→ **AIM OF THE EXERCISE**
Print all the data below exactly, without images.

→ **PROVIDED DATA**
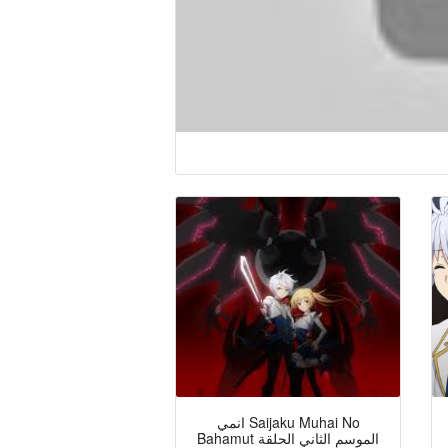
انمي Saijaku Muhai No
Bahamut الموسم الثاني الحلقة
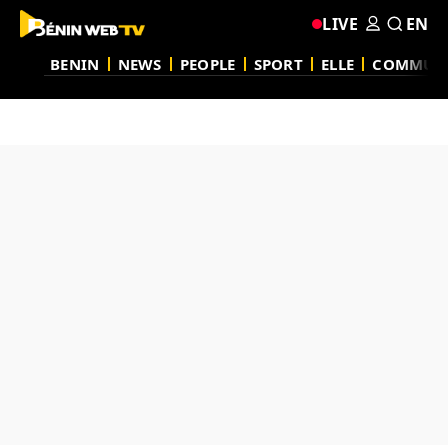
LIVE
EN
BENIN
NEWS
PEOPLE
SPORT
ELLE
COMMUN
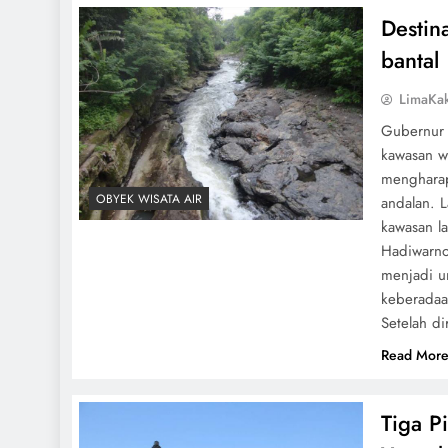
Destin
bantal
LimaKa
Gubernur
kawasan w
mengharap
OBYEK WISATA AIR
andalan. 
kawasan la
Hadiwarno
menjadi u
keberadaa
Setelah d
Read Mor
Tiga P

→ **YOUR SOLUTION**
انمي Saijaku Muhai No
Bahamut الموسم الثاني الحلقة
LIVE
EN
BENIN
NEWS
PEOPLE
SPORT
ELLE
COMMUN
Destin
bantal
LimaKa
Gubernur
kawasan w
mengharap
OBYEK WISATA AIR
andalan. 
kawasan la
Hadiwarno
menjadi u
keberadaa
Setelah d
Read Mor
Tiga P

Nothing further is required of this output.